### Data for analysis

+===+

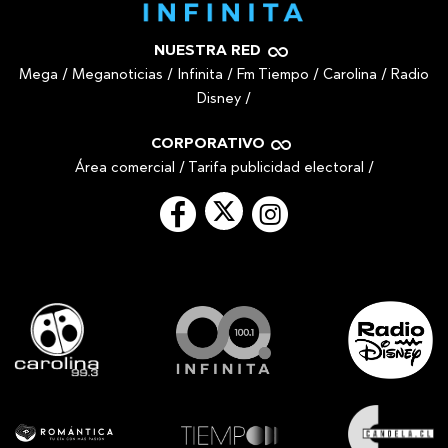
NUESTRA RED
Mega
/
Meganoticias
/
Infinita
/
Fm Tiempo
/
Carolina
/
Radio
Disney
/
CORPORATIVO
Área comercial
/
Tarifa publicidad electoral
/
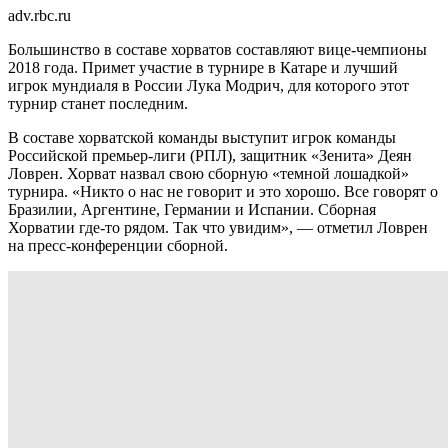
adv.rbc.ru
Большинство в составе хорватов составляют вице-чемпионы
2018 года. Примет участие в турнире в Катаре и лучший
игрок мундиаля в России Лука Модрич, для которого этот
турнир станет последним.
В составе хорватской команды выступит игрок команды
Российской премьер-лиги (РПЛ), защитник «Зенита» Деян
Ловрен. Хорват назвал свою сборную «темной лошадкой»
турнира. «Никто о нас не говорит и это хорошо. Все говорят о
Бразилии, Аргентине, Германии и Испании. Сборная
Хорватии где-то рядом. Так что увидим», — отметил Ловрен
на пресс-конференции сборной.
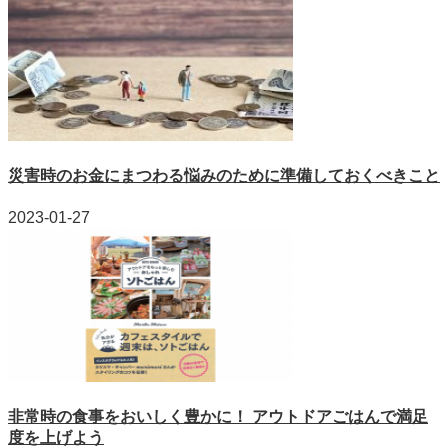
災害時のお金にまつわる悩みのために準備しておくべきこと
2023-01-27
非常時の食事をおいしく豊かに！ アウトドアごはんで満足
度を上げよう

+===+

### Problem statement
Return the listing verbatim; pictures are not part of the copy.

### Written response
NUESTRA RED
Mega
/
Meganoticias
/
Infinita
/
Fm Tiempo
/
Carolina
/
Radio
Disney
/
CORPORATIVO
Área comercial
/
Tarifa publicidad electoral
/
adv.rbc.ru
Большинство в составе хорватов составляют вице-чемпионы
2018 года. Примет участие в турнире в Катаре и лучший
игрок мундиаля в России Лука Модрич, для которого этот
турнир станет последним.
В составе хорватской команды выступит игрок команды
Российской премьер-лиги (РПЛ), защитник «Зенита» Деян
Ловрен. Хорват назвал свою сборную «темной лошадкой»
турнира. «Никто о нас не говорит и это хорошо. Все говорят о
Бразилии, Аргентине, Германии и Испании. Сборная
Хорватии где-то рядом. Так что увидим», — отметил Ловрен
на пресс-конференции сборной.
災害時のお金にまつわる悩みのために準備しておくべきこと
2023-01-27
非常時の食事をおいしく豊かに！ アウトドアごはんで満足
度を上げよう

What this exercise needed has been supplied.